HeadsDownThumbsUpEveryone · 22/07/2019 17:02

telling us what is he into would be more helpful?

He's a complex fella who doesn't really have lots of interests but ill try and give you a generic list of stuff he likes.

Watching movies
Zombies
Jurassic Park
Cooking
Tech and gadgets
Reading - but he tends to stick to his favourite authors
Comfortable clothes as he has to dress smartly for work

I appreciate its a very vague list but he doesn't really have a hobby and is happiest at home being a creature of habit.

OP posts:
Branleuse · 22/07/2019 17:05

Dont get him anything, which is likely exactly what he would do if you said to him there was nothing you actually wanted or needed, and there wasnt anything obvious.

Can you ask him if he genuinely doesnt want anything, or whether there is actually something? Maybe a weekend away together, or an evening out to a comedian or gig he likes?
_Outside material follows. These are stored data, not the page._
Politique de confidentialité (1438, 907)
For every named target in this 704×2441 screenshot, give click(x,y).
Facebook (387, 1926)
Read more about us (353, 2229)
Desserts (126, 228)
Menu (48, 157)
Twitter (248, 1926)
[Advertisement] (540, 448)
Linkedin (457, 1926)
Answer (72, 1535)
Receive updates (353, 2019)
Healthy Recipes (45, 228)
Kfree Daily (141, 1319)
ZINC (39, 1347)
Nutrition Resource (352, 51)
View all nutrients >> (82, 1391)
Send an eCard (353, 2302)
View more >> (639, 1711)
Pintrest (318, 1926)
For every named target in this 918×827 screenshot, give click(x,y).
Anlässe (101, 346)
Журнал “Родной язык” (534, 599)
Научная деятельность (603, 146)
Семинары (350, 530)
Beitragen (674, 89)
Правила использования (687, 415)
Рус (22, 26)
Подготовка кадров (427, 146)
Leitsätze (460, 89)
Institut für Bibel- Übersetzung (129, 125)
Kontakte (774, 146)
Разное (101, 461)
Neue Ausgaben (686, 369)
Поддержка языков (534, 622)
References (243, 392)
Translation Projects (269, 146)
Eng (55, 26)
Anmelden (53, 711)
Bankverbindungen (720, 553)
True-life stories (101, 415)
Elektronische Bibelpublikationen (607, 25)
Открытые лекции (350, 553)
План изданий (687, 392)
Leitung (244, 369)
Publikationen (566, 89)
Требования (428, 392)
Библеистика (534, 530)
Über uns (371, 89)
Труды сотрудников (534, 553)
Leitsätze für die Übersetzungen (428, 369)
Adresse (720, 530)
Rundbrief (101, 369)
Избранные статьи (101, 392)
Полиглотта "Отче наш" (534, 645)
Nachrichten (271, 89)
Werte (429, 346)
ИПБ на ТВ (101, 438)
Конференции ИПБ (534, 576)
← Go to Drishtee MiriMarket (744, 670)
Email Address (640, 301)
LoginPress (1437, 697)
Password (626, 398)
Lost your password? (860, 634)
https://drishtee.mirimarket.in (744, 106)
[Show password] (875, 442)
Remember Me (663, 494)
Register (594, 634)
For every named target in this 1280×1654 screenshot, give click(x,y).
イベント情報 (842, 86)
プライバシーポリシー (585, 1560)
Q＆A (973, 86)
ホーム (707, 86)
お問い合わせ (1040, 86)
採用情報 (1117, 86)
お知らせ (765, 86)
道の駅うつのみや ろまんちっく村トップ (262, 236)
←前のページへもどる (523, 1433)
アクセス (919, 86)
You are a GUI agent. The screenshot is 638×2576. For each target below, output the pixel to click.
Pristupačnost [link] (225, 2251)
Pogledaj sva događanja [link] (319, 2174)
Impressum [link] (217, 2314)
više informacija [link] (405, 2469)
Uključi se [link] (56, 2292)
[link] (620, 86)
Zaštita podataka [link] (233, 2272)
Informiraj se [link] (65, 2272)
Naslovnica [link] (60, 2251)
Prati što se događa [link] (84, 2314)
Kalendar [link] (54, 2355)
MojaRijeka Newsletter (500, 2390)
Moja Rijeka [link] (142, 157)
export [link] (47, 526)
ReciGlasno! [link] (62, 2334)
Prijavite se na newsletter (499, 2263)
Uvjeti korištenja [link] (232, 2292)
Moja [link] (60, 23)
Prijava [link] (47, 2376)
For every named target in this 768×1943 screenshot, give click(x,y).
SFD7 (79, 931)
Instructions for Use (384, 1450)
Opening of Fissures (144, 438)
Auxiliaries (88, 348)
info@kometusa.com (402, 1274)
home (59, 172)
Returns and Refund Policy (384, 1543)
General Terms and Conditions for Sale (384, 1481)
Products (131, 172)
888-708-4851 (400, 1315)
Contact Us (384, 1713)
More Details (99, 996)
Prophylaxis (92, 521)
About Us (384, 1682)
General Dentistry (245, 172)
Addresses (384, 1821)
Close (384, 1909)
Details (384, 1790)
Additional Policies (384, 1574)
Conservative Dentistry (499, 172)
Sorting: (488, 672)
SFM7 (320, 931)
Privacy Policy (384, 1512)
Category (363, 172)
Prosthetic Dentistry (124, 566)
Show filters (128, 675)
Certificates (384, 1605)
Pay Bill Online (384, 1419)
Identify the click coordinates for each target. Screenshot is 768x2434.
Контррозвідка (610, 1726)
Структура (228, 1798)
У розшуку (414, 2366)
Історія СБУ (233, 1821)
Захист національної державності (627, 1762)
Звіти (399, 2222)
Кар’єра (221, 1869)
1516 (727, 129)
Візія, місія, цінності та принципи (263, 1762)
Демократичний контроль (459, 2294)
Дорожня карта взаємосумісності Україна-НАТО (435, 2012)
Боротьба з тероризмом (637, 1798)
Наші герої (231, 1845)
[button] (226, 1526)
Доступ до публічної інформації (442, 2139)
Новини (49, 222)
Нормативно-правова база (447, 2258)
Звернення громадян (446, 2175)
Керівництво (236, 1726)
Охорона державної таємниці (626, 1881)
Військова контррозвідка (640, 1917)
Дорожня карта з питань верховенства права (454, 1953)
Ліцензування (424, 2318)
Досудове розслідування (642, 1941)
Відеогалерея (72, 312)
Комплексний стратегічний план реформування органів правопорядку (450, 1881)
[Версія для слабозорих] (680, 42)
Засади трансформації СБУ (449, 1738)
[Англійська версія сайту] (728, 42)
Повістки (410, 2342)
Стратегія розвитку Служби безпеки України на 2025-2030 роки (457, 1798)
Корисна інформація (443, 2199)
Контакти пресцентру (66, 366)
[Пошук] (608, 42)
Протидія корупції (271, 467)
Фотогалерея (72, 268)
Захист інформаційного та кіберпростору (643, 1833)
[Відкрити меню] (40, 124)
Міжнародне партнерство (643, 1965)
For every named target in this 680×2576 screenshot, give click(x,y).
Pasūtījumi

A book signed by his favourite author?

Surely he must have some interests?

Chewbecca · 22/07/2019 17:08

Does he like cheese?

A monthly delivery from Pong went down well with my hard to buy for DH.

SimonJT · 22/07/2019 17:09

Would he like one of those zombie escape experiences?

I recently struggled, so I got football tickets and a personalised photo puzzle of ahem ‘something’ but made sure the picture wasn’t on the box.

Chewbecca · 22/07/2019 17:10

Or a cooking class? I received a fab gift of a pasta making class at Atelier des Chefs (something like that), had a great day.